4-Son dönemde bazı basın organlarında yayınlanan ve Çanakkale Savaşına ait olduğu söylenilen, sözüm ona Mehmetçiği Çanakkale de aç bir şekilde savaşmış gibi lanse eden yemek listelerini ve imaları yayına taşımaktan vazgeçilmelidir. Çünkü Çanakkale de Mehmetçik genel olarak aç bir şekilde savaşmamıştır; Mehmetçiğin Çanakkale Savaşlarında yiyecek sıkıntısı çektiği tezi asılsızdır. Belge, bilgi ve hatıratlar çerçevesinde bu hususu incelediğimiz de karşılaştığımız sonuç; Osmanlı Ordusunun Çanakkale de yiyecek sıkıntısı çekmediğidir!
Çanakkale de Mehmetçiği bakımsız, pejmürde, teçhizatsız ve çıplak gibi gösteren meşhur ‘’Kahraman Türk Havacıları(!)’’ resmi basılarak ‘’bakın Çanakkale de askerlerimiz bu yokluk içinde bir zafer kazandı’’ söylemi ve buna benzer ifadeler terk edilmelidir; Çanakkale Savaşı on dört ay boyunca sürmüştü, yani savaşın başında gelen bir asker Gelibolu da dört mevsimi görmüştü..Yazın yakıcı ve bunaltıcı bir sıcak, sonbahar da siperleri bile basan sellere neden olan yağışlar, kışın sert ve çetin hava şartları, soğuk havalar ve tabii giyinme ve barınma tedbirlerinin yetersizlikleri dolayısıyla bu hava şartlarının neden olduğu hastalıklar.

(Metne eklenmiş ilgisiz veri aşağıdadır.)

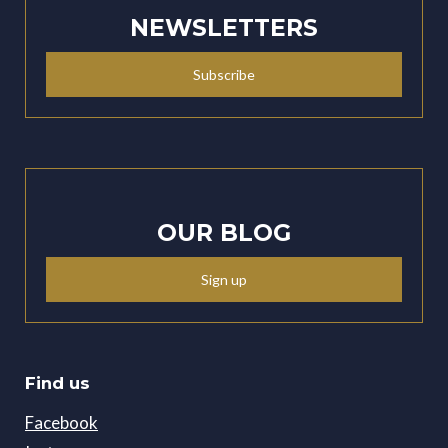
NEWSLETTERS
Subscribe
OUR BLOG
Sign up
Find us
Facebook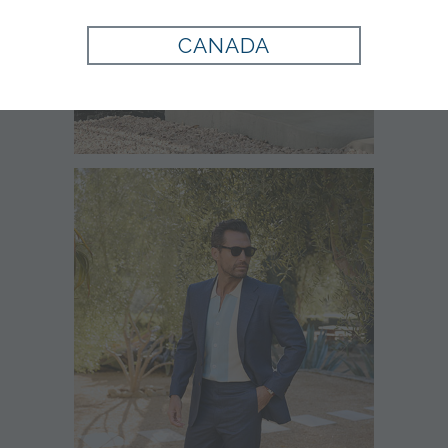
CANADA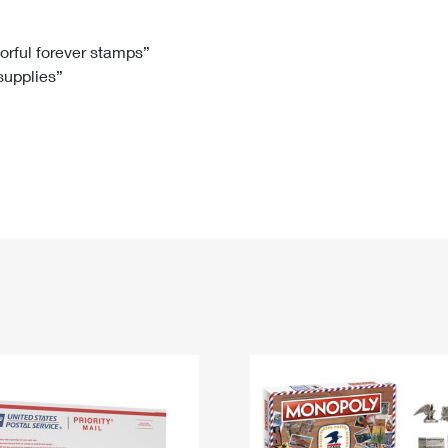
Tracking
Rent or Renew PO Box
Business Supplies
Renew a
Free Boxes
Click-N-Ship
Look Up
 Box
HS Codes
lorful forever stamps”
 supplies”
Transit Time Map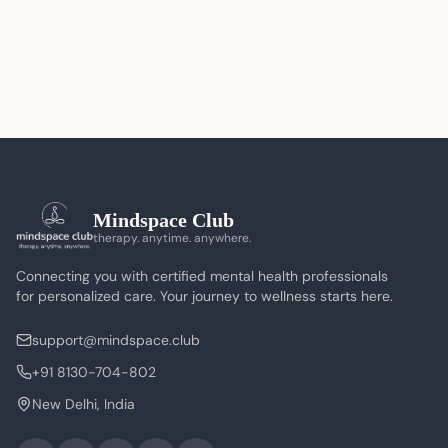
Mindspace Club
therapy. anytime. anywhere.
Connecting you with certified mental health professionals
for personalized care. Your journey to wellness starts here.
support@mindspace.club
+91 8130-704-802
New Delhi, India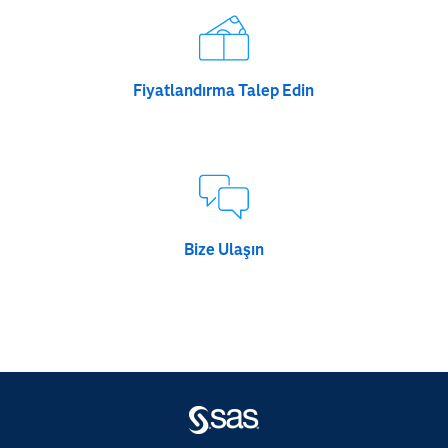
Fiyatlandırma Talep Edin
Bize Ulaşın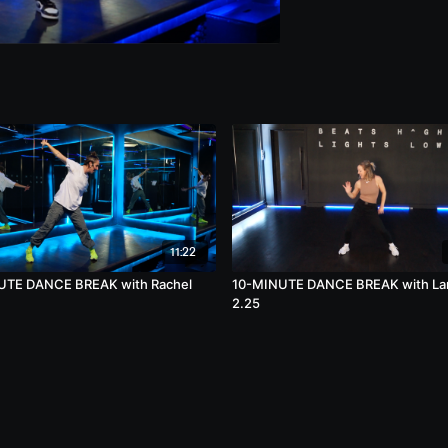
11:22
UTE DANCE BREAK with Rachel
10-MINUTE DANCE BREAK with La
2.25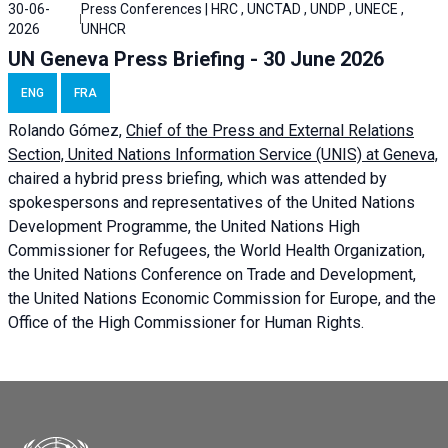
30-06-
Press Conferences | HRC , UNCTAD , UNDP , UNECE ,
2026
UNHCR
UN Geneva Press Briefing - 30 June 2026
ENG
FRA
Rolando Gómez,
Chief of the Press and External Relations
Section, United Nations Information Service (UNIS) at Geneva,
chaired a
hybrid press briefing
, which was attended by
spokespersons and representatives of the United Nations
Development Programme, the United Nations High
Commissioner for Refugees, the World Health Organization,
the United Nations Conference on Trade and Development,
the United Nations Economic Commission for Europe, and the
Office of the High Commissioner for Human Rights.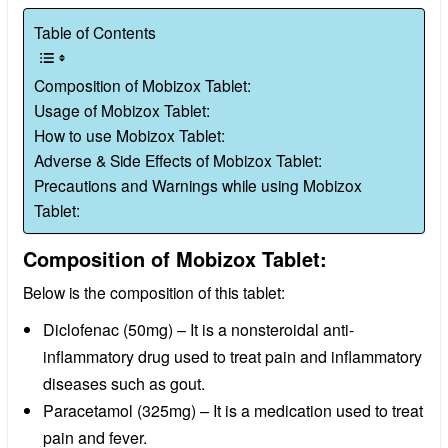
Table of Contents
Composition of Mobizox Tablet:
Usage of Mobizox Tablet:
How to use Mobizox Tablet:
Adverse & Side Effects of Mobizox Tablet:
Precautions and Warnings while using Mobizox
Tablet:
Composition of Mobizox Tablet:
Below is the composition of this tablet:
Diclofenac (50mg) – It is a nonsteroidal anti-
inflammatory drug used to treat pain and inflammatory
diseases such as gout.
Paracetamol (325mg) – It is a medication used to treat
pain and fever.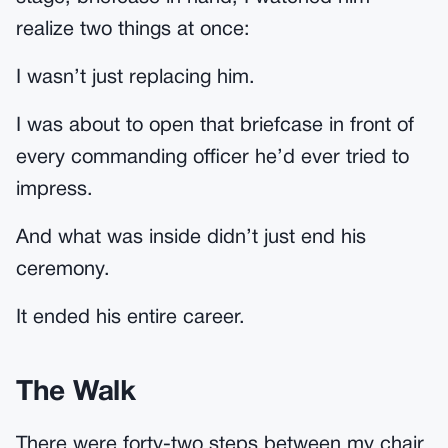
realize two things at once:
I wasn’t just replacing him.
I was about to open that briefcase in front of
every commanding officer he’d ever tried to
impress.
And what was inside didn’t just end his
ceremony.
It ended his entire career.
The Walk
There were forty-two steps between my chair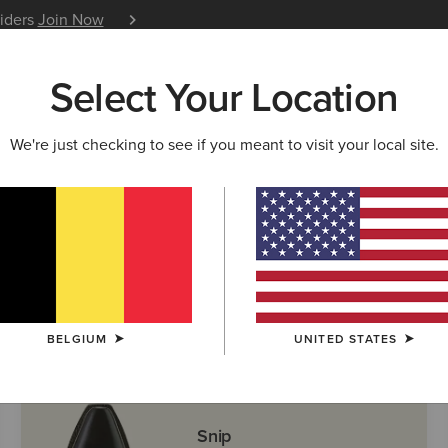
siders
Join Now
12 Month Warranty
Learn 
Select Your Location
W & FEATURED
ARIAT LIFE
OUTLET
We're just checking to see if you meant to visit your local site.
ern Boots
BELGIUM
UNITED STATES
Snip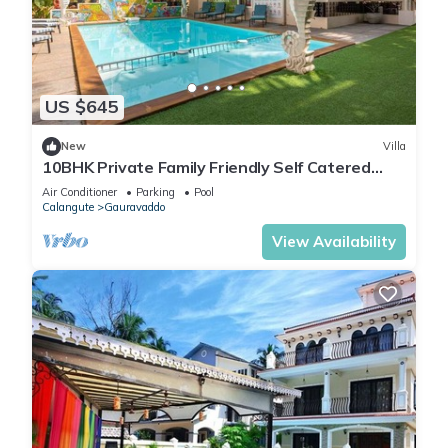
US $645
New
Villa
10BHK Private Family Friendly Self Catered
Villa - 2 min walk to Calangute beach
Air Conditioner
Parking
Pool
Calangute
Gauravaddo
View Availability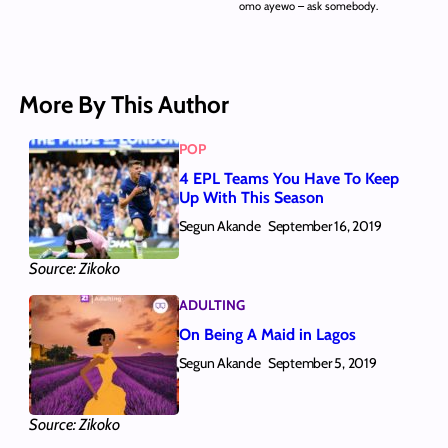
omo ayewo – ask somebody.
More By This Author
POP
4 EPL Teams You Have To Keep
Up With This Season
Segun Akande
September 16, 2019
Source: Zikoko
ADULTING
On Being A Maid in Lagos
Segun Akande
September 5, 2019
Source: Zikoko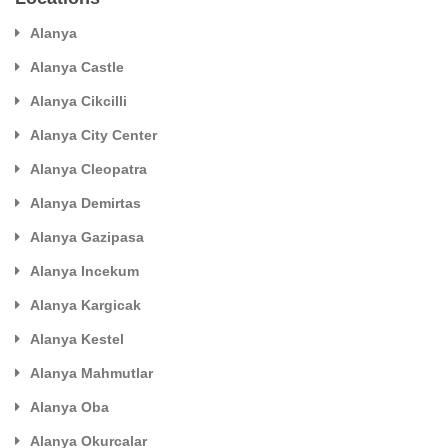
Alanya
Alanya Castle
Alanya Cikcilli
Alanya City Center
Alanya Cleopatra
Alanya Demirtas
Alanya Gazipasa
Alanya Incekum
Alanya Kargicak
Alanya Kestel
Alanya Mahmutlar
Alanya Oba
Alanya Okurcalar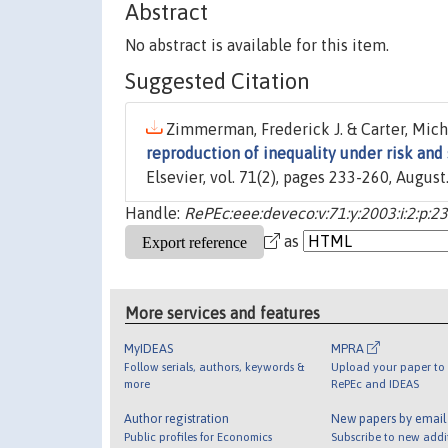
Abstract
No abstract is available for this item.
Suggested Citation
Zimmerman, Frederick J. & Carter, Micha
reproduction of inequality under risk and
Elsevier, vol. 71(2), pages 233-260, August
Handle:
RePEc:eee:deveco:v:71:y:2003:i:2:p:2
as
More services and features
MyIDEAS
MPRA
Follow serials, authors, keywords &
Upload your paper to 
more
RePEc and IDEAS
Author registration
New papers by emai
Public profiles for Economics
Subscribe to new addi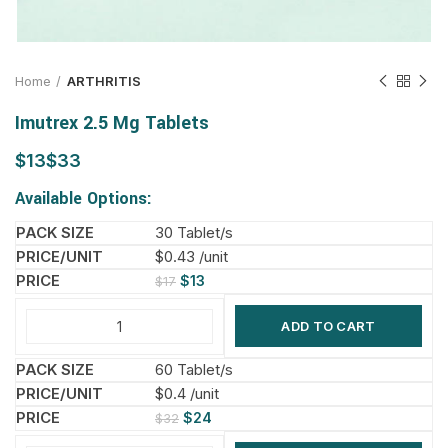
Home
ARTHRITIS
Imutrex 2.5 Mg Tablets
$
$
Available Options:
30 Tablet/s
$0.43 /unit
$
13
$
17
ADD TO CART
60 Tablet/s
$0.4 /unit
$
24
$
32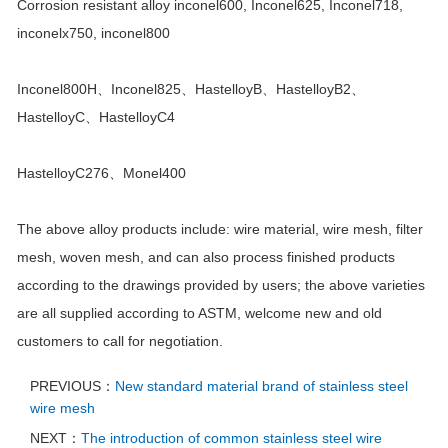
Corrosion resistant alloy inconel600, Inconel625, Inconel718,
inconelx750, inconel800
Inconel800H、Inconel825、HastelloyB、HastelloyB2、
HastelloyC、HastelloyC4
HastelloyC276、Monel400
The above alloy products include: wire material, wire mesh, filter
mesh, woven mesh, and can also process finished products
according to the drawings provided by users; the above varieties
are all supplied according to ASTM, welcome new and old
customers to call for negotiation.
PREVIOUS：
New standard material brand of stainless steel
wire mesh
NEXT：
The introduction of common stainless steel wire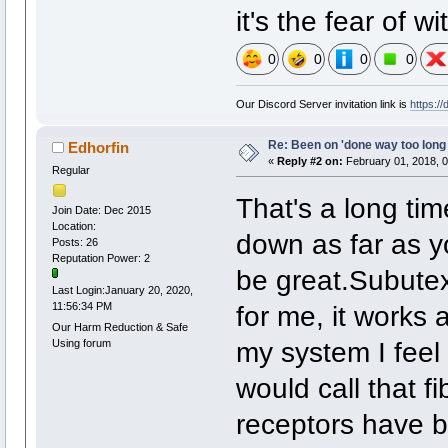
it's the fear of w
0
0
0
0
Our Discord Server invitation link is
https:/
Re: Been on 'done way too long
Edhorfin
«
Reply #2 on:
February 01, 2018, 0
Regular
That's a long tim
Join Date: Dec 2015
Location:
down as far as yo
Posts: 26
Reputation Power: 2
be great.Subutex
Last Login:January 20, 2020,
for me, it works 
11:56:34 PM
Our Harm Reduction & Safe
my system I feel
Using forum
would call that f
receptors have b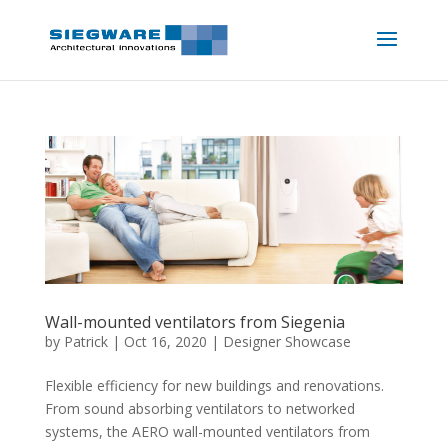
Wall-mounted ventilators from Siegenia
by
Patrick
|
Oct 16, 2020
|
Designer Showcase
Flexible efficiency for new buildings and renovations.
From sound absorbing ventilators to networked
systems, the AERO wall-mounted ventilators from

Sevgili dostlar, Tarih bir milletin hafızasıdır! O millet kendi tarihine ne kadar soğukkanlı ve gerçekçi yaklaşırsa ileri de aynı şeyleri yaşaması o denli zordur. Biz Çanakkale Savaşlarına dair işin hep kolay yanına, ruhumuzu ve gururumuzu okşayacağı, bize dayanaksız heyecanlar yaşatacak taraflarına dikkat çekiyoruz.
Elbette Çanakkale müthiş bir destandır, fakat bu destanın başkentini düşmandan korumak zorunda kalan bir ordu tarafından yazıldığını sakına unutmayın, yani biz bu destanı olası bir savunma savaşı olarak yazmışız, ne acı bir durum… Bunun için doğru, objektif, tarafsız bir mercekle olaylara bakıp, tarihimizi yorumlamalıyız, ne güzel demiş Dede Osman;’’incir ağacından oklava, arpa unundan baklava olmaz’’ diye… Tıpkı bu sözde ki incelikte olduğu gibi; tarihini doğru okumayanlardan, bilime ters düşenlerden, ,araştırmayanlardan da büyük millet olmaz…”şeklinde konuştu.
Yapılan çekilişte hediyeler verildi. Yazar Ozan Bodur ile Ozan Özer Koç’a plaket verildi.